▶ _Aim of the exercise_
Your copy should match the records exactly, except that no pictures appear in it.

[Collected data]
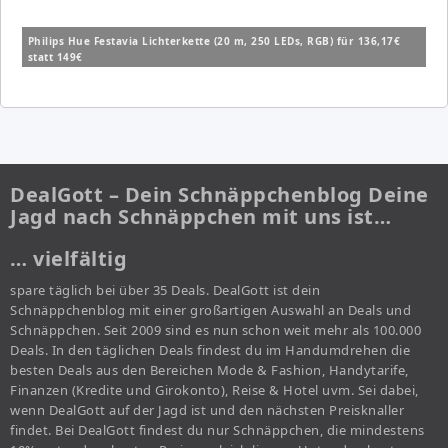
Philips Hue Festavia Lichterkette (20 m, 250 LEDs, RGB) für 136,17€
statt 149€
DealGott – Dein Schnäppchenblog Deine
Jagd nach Schnäppchen mit uns ist…
… vielfältig
spare täglich bei über 35 Deals. DealGott ist dein
Schnäppchenblog mit einer großartigen Auswahl an Deals und
Schnäppchen. Seit 2009 sind es nun schon weit mehr als 100.000
Deals. In den täglichen Deals findest du im Handumdrehen die
besten Deals aus den Bereichen Mode & Fashion, Handytarife,
Finanzen (Kredite und Girokonto), Reise & Hotel uvm. Sei dabei,
wenn DealGott auf der Jagd ist und den nächsten Preisknaller
findet. Bei DealGott findest du nur Schnäppchen, die mindestens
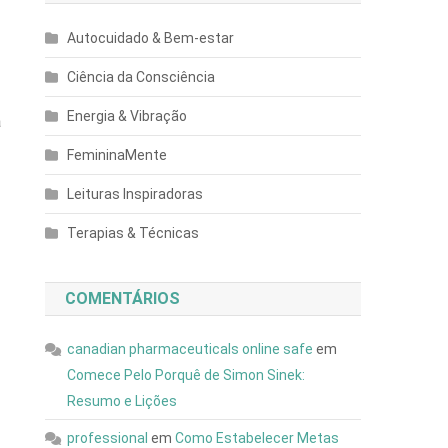
Autocuidado & Bem-estar
Ciência da Consciência
Energia & Vibração
a
FemininaMente
Leituras Inspiradoras
Terapias & Técnicas
COMENTÁRIOS
canadian pharmaceuticals online safe
em
Comece Pelo Porquê de Simon Sinek:
Resumo e Lições
professional
em
Como Estabelecer Metas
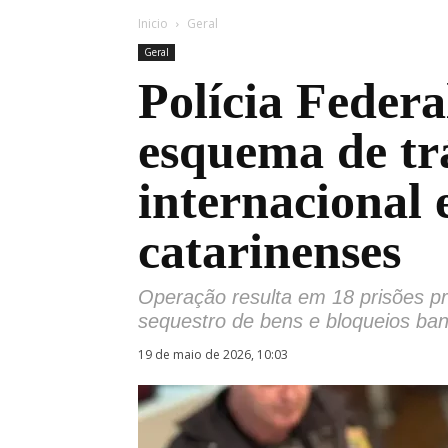
Inicio
Geral
Geral
Polícia Federa
esquema de tr
internacional
catarinenses
Operação resulta em 18 prisões pr
sequestro de bens e bloqueios ban
19 de maio de 2026, 10:03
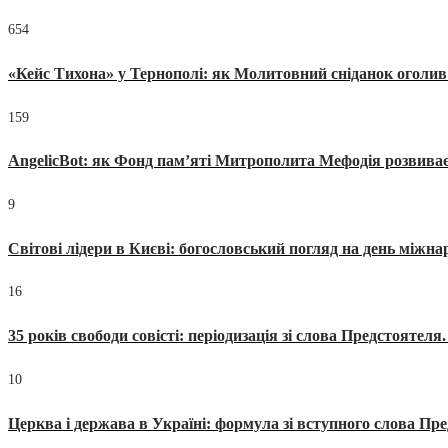
654
«Кейс Тихона» у Тернополі: як Молитовний сніданок оголив
159
AngelicBot: як Фонд пам’яті Митрополита Мефодія розвиває
9
Світові лідери в Києві: богословський погляд на день міжнар
16
35 років свободи совісті: періодизація зі слова Предстоятел
10
Церква і держава в Україні: формула зі вступного слова П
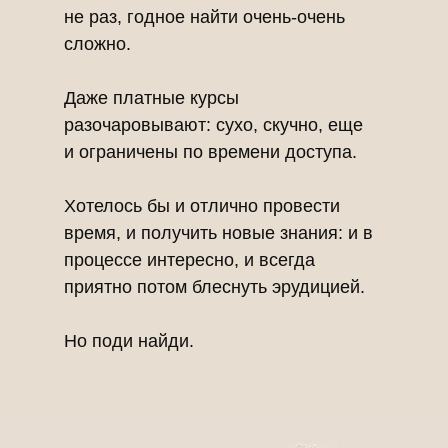
не раз, годное найти очень-очень
сложно.
Даже платные курсы
разочаровывают: сухо, скучно, еще
и ограничены по времени доступа.
Хотелось бы и отлично провести
время, и получить новые знания: и в
процессе интересно, и всегда
приятно потом блеснуть эрудицией.
Но поди найди.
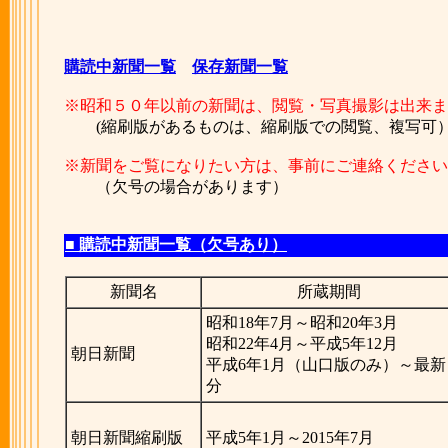
購読中新聞一覧
保存新聞一覧
※昭和５０年以前の新聞は、閲覧・写真撮影は出来ま
(縮刷版があるものは、縮刷版での閲覧、複写可
※新聞をご覧になりたい方は、事前にご連絡ください
（欠号の場合があります）
■ 購読中新聞一覧（欠号あり）
新聞名
所蔵期間
昭和18年7月～昭和20年3月
昭和22年4月～平成5年12月
朝日新聞
平成6年1月（山口版のみ）～最新
分
朝日新聞縮刷版
平成5年1月～2015年7月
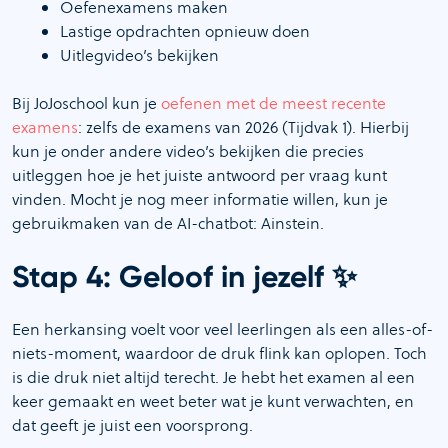
Oefenexamens maken
Lastige opdrachten opnieuw doen
Uitlegvideo’s bekijken
Bij JoJoschool kun je
oefenen met de meest recente
examens
: zelfs de examens van 2026 (Tijdvak 1). Hierbij
kun je onder andere video’s bekijken die precies
uitleggen hoe je het juiste antwoord per vraag kunt
vinden. Mocht je nog meer informatie willen, kun je
gebruikmaken van de AI-chatbot: Ainstein.
✨
Stap 4: Geloof in jezelf
Een herkansing voelt voor veel leerlingen als een alles-of-
niets-moment, waardoor de druk flink kan oplopen. Toch
is die druk niet altijd terecht. Je hebt het examen al een
keer gemaakt en weet beter wat je kunt verwachten, en
dat geeft je juist een voorsprong.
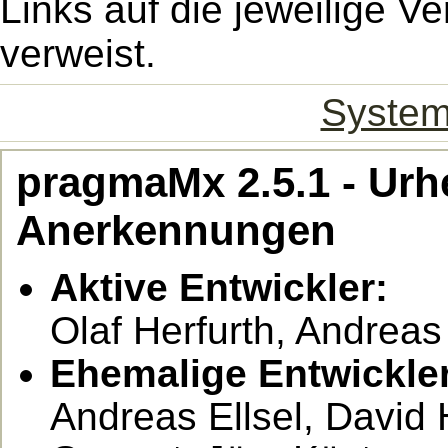
Links auf die jeweilige Ve
verweist.
System
pragmaMx 2.5.1 - Urh
Anerkennungen
Aktive Entwickler:
Olaf Herfurth, Andrea
Ehemalige Entwickler
Andreas Ellsel, David 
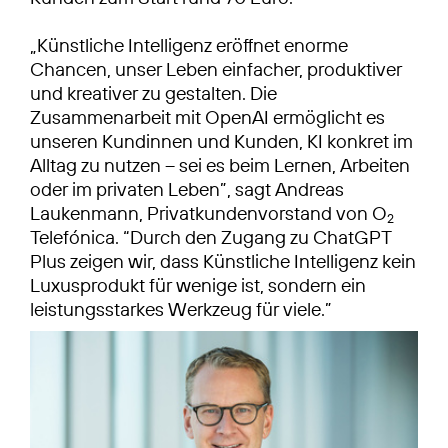
„Künstliche Intelligenz eröffnet enorme
Chancen, unser Leben einfacher, produktiver
und kreativer zu gestalten. Die
Zusammenarbeit mit OpenAI ermöglicht es
unseren Kundinnen und Kunden, KI konkret im
Alltag zu nutzen – sei es beim Lernen, Arbeiten
oder im privaten Leben”, sagt Andreas
Laukenmann, Privatkundenvorstand von O
2
Telefónica. “Durch den Zugang zu ChatGPT
Plus zeigen wir, dass Künstliche Intelligenz kein
Luxusprodukt für wenige ist, sondern ein
leistungsstarkes Werkzeug für viele.”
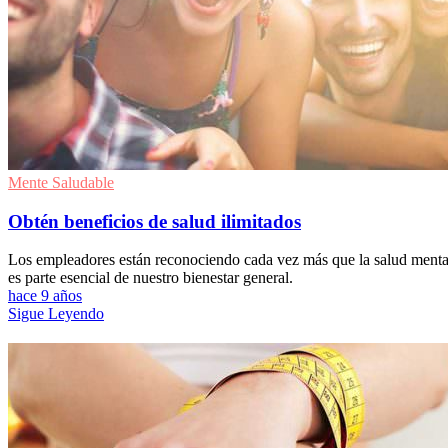
Mente Saludable
Obtén beneficios de salud ilimitados
Los empleadores están reconociendo cada vez más que la salud menta
es parte esencial de nuestro bienestar general.
hace 9 años
Sigue Leyendo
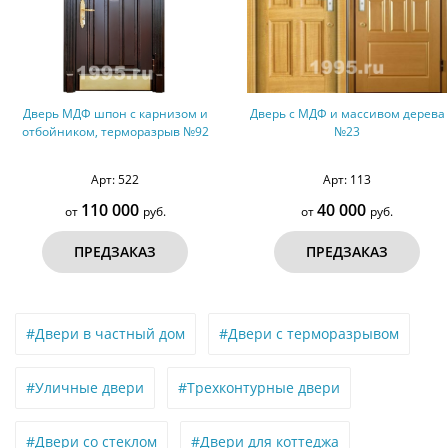
ом и
Дверь с МДФ и массивом дерева
Дверь с МДФ и дут
 №92
№23
винилискожей №
Арт: 113
Арт: 317
40 000
29 000
от
руб.
от
руб.
ПРЕДЗАКАЗ
ПРЕДЗАКАЗ
#Двери в частный дом
#Двери с терморазрывом
#Уличные двери
#Трехконтурные двери
#Двери со стеклом
#Двери для коттеджа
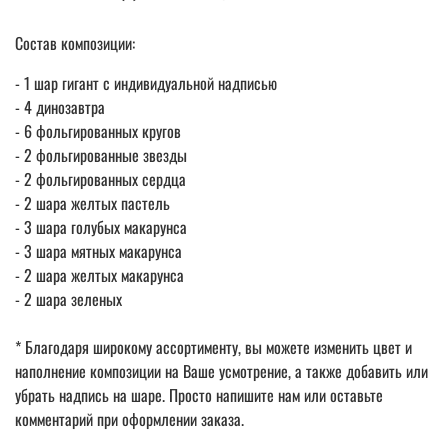
Состав композиции:
- 1 шар гигант с индивидуальной надписью
- 4 динозавтра
- 6 фольгированных кругов
- 2 фольгированные звезды
- 2 фольгированных сердца
- 2 шара желтых пастель
- 3 шара голубых макарунса
- 3 шара мятных макарунса
- 2 шара желтых макарунса
- 2 шара зеленых
* Благодаря широкому ассортименту, вы можете изменить цвет и
наполнение композиции на Ваше усмотрение, а также добавить или
убрать надпись на шаре. Просто напишите нам или оставьте
комментарий при оформлении заказа.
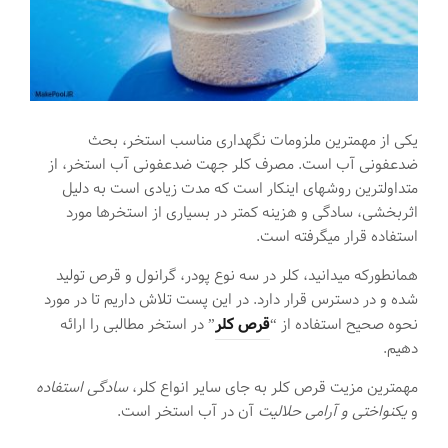
یکی از مهمترین ملزومات نگهداری مناسب استخر، بحث
ضدعفونی آب است. مصرف کلر جهت ضدعفونی آب استخر، از
متداولترین روشهای اینکار است که مدت زیادی است به دلیل
اثربخشی، سادگی و هزینه کمتر در بسیاری از استخرها مورد
استفاده قرار میگرفته است.
همانطورکه میدانید، کلر در سه نوع پودر، گرانول و قرص تولید
شده و در دسترس قرار دارد. در این پست تلاش داریم تا در مورد
نحوه صحیح استفاده از “
قرص کلر
” در استخر مطالبی را ارائه
دهیم.
مهمترین مزیت قرص کلر به جای سایر انواع کلر،
سادگی استفاده
و
یکنواختی و آرامی حلالیت
آن در آب استخر است.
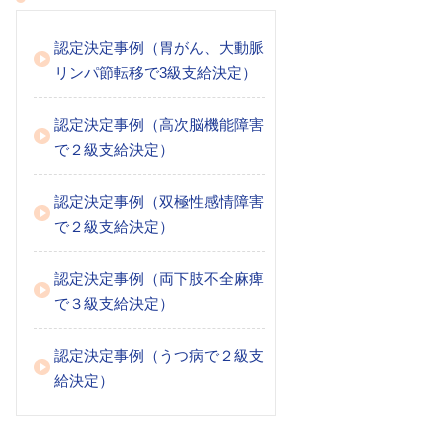
認定決定事例（胃がん、大動脈
リンパ節転移で3級支給決定）
認定決定事例（高次脳機能障害
で２級支給決定）
認定決定事例（双極性感情障害
で２級支給決定）
認定決定事例（両下肢不全麻痺
で３級支給決定）
認定決定事例（うつ病で２級支
給決定）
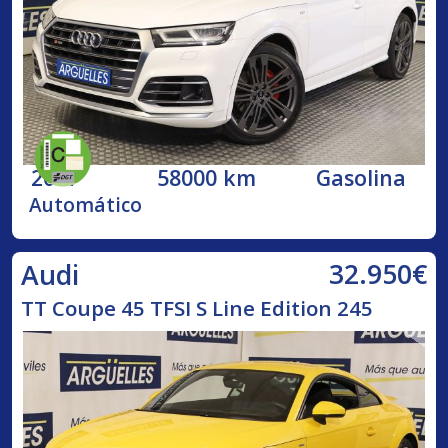
2017
58000 km
Gasolina
Automático
32.950€
Audi
TT Coupe 45 TFSI S Line Edition 245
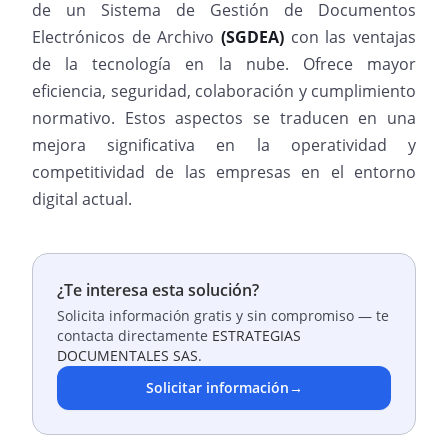
de un Sistema de Gestión de Documentos
Electrónicos de Archivo
(SGDEA)
con las ventajas
de la tecnología en la nube. Ofrece mayor
eficiencia, seguridad, colaboración y cumplimiento
normativo. Estos aspectos se traducen en una
mejora significativa en la operatividad y
competitividad de las empresas en el entorno
digital actual.
¿Te interesa esta solución?
Solicita información gratis y sin compromiso — te
contacta directamente
ESTRATEGIAS
DOCUMENTALES SAS
.
Solicitar información
→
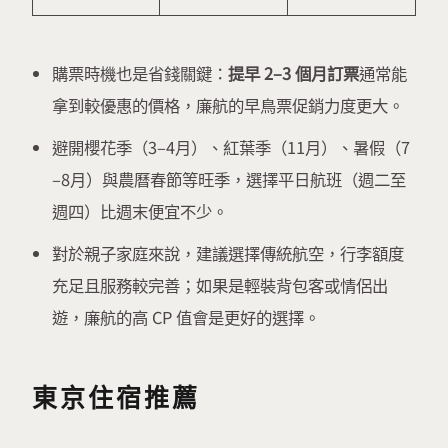
購票時機也是省錢關鍵：
提早 2–3 個月訂票
通常能
拿到較優惠的價格，廉航的早鳥票促銷力度更大。
避開櫻花季（3–4月）、紅葉季（11月）、暑假（7
–8月）與農曆春節等旺季，選擇平日航班（週二至
週四）比週末便宜不少。
對於親子家庭來說，建議選擇傳統航空，行李額度
充足且服務較完善；如果是輕裝背包客或情侶出
遊，廉航的高 CP 值會是更好的選擇。
東京住宿推薦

▶ _Response to the task_
Philips Hue Festavia Lichterkette (20 m, 250 LEDs, RGB) für 136,17€
statt 149€
DealGott – Dein Schnäppchenblog Deine
Jagd nach Schnäppchen mit uns ist…
… vielfältig
spare täglich bei über 35 Deals. DealGott ist dein
Schnäppchenblog mit einer großartigen Auswahl an Deals und
Schnäppchen. Seit 2009 sind es nun schon weit mehr als 100.000
Deals. In den täglichen Deals findest du im Handumdrehen die
besten Deals aus den Bereichen Mode & Fashion, Handytarife,
Finanzen (Kredite und Girokonto), Reise & Hotel uvm. Sei dabei,
wenn DealGott auf der Jagd ist und den nächsten Preisknaller
findet. Bei DealGott findest du nur Schnäppchen, die mindestens
Autocuidado & Bem-estar
Ciência da Consciência
Energia & Vibração
a
FemininaMente
Leituras Inspiradoras
Terapias & Técnicas
COMENTÁRIOS
canadian pharmaceuticals online safe
em
Comece Pelo Porquê de Simon Sinek:
Resumo e Lições
professional
em
Como Estabelecer Metas
Inicio
Geral
Geral
Polícia Federa
esquema de tr
internacional
catarinenses
Operação resulta em 18 prisões pr
sequestro de bens e bloqueios ban
19 de maio de 2026, 10:03
654
«Кейс Тихона» у Тернополі: як Молитовний сніданок оголив
159
AngelicBot: як Фонд пам’яті Митрополита Мефодія розвиває
9
Світові лідери в Києві: богословський погляд на день міжнар
16
35 років свободи совісті: періодизація зі слова Предстоятел
10
Церква і держава в Україні: формула зі вступного слова П
не раз, годное найти очень-очень
сложно.
Даже платные курсы
разочаровывают: сухо, скучно, еще
и ограничены по времени доступа.
Хотелось бы и отлично провести
время, и получить новые знания: и в
процессе интересно, и всегда
приятно потом блеснуть эрудицией.
Но поди найди.
購読中新聞一覧
保存新聞一覧
※昭和５０年以前の新聞は、閲覧・写真撮影は出来ま
(縮刷版があるものは、縮刷版での閲覧、複写可
※新聞をご覧になりたい方は、事前にご連絡ください
（欠号の場合があります）
■ 購読中新聞一覧（欠号あり）
新聞名
所蔵期間
昭和18年7月～昭和20年3月
昭和22年4月～平成5年12月
朝日新聞
平成6年1月（山口版のみ）～最新
分
朝日新聞縮刷版
平成5年1月～2015年7月
Oefenexamens maken
Lastige opdrachten opnieuw doen
Uitlegvideo’s bekijken
Bij JoJoschool kun je
oefenen met de meest recente
examens
: zelfs de examens van 2026 (Tijdvak 1). Hierbij
kun je onder andere video’s bekijken die precies
uitleggen hoe je het juiste antwoord per vraag kunt
vinden. Mocht je nog meer informatie willen, kun je
gebruikmaken van de AI-chatbot: Ainstein.
✨
Stap 4: Geloof in jezelf
Een herkansing voelt voor veel leerlingen als een alles-of-
niets-moment, waardoor de druk flink kan oplopen. Toch
is die druk niet altijd terecht. Je hebt het examen al een
keer gemaakt en weet beter wat je kunt verwachten, en
dat geeft je juist een voorsprong.
Links auf die jeweilige Ve
verweist.
System
pragmaMx 2.5.1 - Urh
Anerkennungen
Aktive Entwickler:
Olaf Herfurth, Andrea
Ehemalige Entwickler
Andreas Ellsel, David 
„Künstliche Intelligenz eröffnet enorme
Chancen, unser Leben einfacher, produktiver
und kreativer zu gestalten. Die
Zusammenarbeit mit OpenAI ermöglicht es
unseren Kundinnen und Kunden, KI konkret im
Alltag zu nutzen – sei es beim Lernen, Arbeiten
oder im privaten Leben”, sagt Andreas
Laukenmann, Privatkundenvorstand von O
2
Telefónica. “Durch den Zugang zu ChatGPT
Plus zeigen wir, dass Künstliche Intelligenz kein
Luxusprodukt für wenige ist, sondern ein
leistungsstarkes Werkzeug für viele.”
Mente Saludable
Obtén beneficios de salud ilimitados
Los empleadores están reconociendo cada vez más que la salud menta
es parte esencial de nuestro bienestar general.
hace 9 años
Sigue Leyendo
ом и
Дверь с МДФ и массивом дерева
Дверь с МДФ и дут
 №92
№23
винилискожей №
Арт: 113
Арт: 317
40 000
29 000
от
руб.
от
руб.
ПРЕДЗАКАЗ
ПРЕДЗАКАЗ
#Двери в частный дом
#Двери с терморазрывом
#Уличные двери
#Трехконтурные двери
#Двери со стеклом
#Двери для коттеджа
Состав композиции:
- 1 шар гигант с индивидуальной надписью
- 4 динозавтра
- 6 фольгированных кругов
- 2 фольгированные звезды
- 2 фольгированных сердца
- 2 шара желтых пастель
- 3 шара голубых макарунса
- 3 шара мятных макарунса
- 2 шара желтых макарунса
- 2 шара зеленых
* Благодаря широкому ассортименту, вы можете изменить цвет и
наполнение композиции на Ваше усмотрение, а также добавить или
убрать надпись на шаре. Просто напишите нам или оставьте
комментарий при оформлении заказа.
یکی از مهمترین ملزومات نگهداری مناسب استخر، بحث
ضدعفونی آب است. مصرف کلر جهت ضدعفونی آب استخر، از
متداولترین روشهای اینکار است که مدت زیادی است به دلیل
اثربخشی، سادگی و هزینه کمتر در بسیاری از استخرها مورد
استفاده قرار میگرفته است.
همانطورکه میدانید، کلر در سه نوع پودر، گرانول و قرص تولید
شده و در دسترس قرار دارد. در این پست تلاش داریم تا در مورد
نحوه صحیح استفاده از “
قرص کلر
” در استخر مطالبی را ارائه
دهیم.
مهمترین مزیت قرص کلر به جای سایر انواع کلر،
سادگی استفاده
و
یکنواختی و آرامی حلالیت
آن در آب استخر است.
認定決定事例（胃がん、大動脈
リンパ節転移で3級支給決定）
認定決定事例（高次脳機能障害
で２級支給決定）
認定決定事例（双極性感情障害
で２級支給決定）
認定決定事例（両下肢不全麻痺
で３級支給決定）
認定決定事例（うつ病で２級支
給決定）
2017
58000 km
Gasolina
Automático
32.950€
Audi
TT Coupe 45 TFSI S Line Edition 245
de un Sistema de Gestión de Documentos
Electrónicos de Archivo
(SGDEA)
con las ventajas
de la tecnología en la nube. Ofrece mayor
eficiencia, seguridad, colaboración y cumplimiento
normativo. Estos aspectos se traducen en una
mejora significativa en la operatividad y
competitividad de las empresas en el entorno
digital actual.
¿Te interesa esta solución?
Solicita información gratis y sin compromiso — te
contacta directamente
ESTRATEGIAS
DOCUMENTALES SAS
.
Solicitar información
→
購票時機也是省錢關鍵：
提早 2–3 個月訂票
通常能
拿到較優惠的價格，廉航的早鳥票促銷力度更大。
避開櫻花季（3–4月）、紅葉季（11月）、暑假（7
–8月）與農曆春節等旺季，選擇平日航班（週二至
週四）比週末便宜不少。
對於親子家庭來說，建議選擇傳統航空，行李額度
充足且服務較完善；如果是輕裝背包客或情侶出
遊，廉航的高 CP 值會是更好的選擇。
東京住宿推薦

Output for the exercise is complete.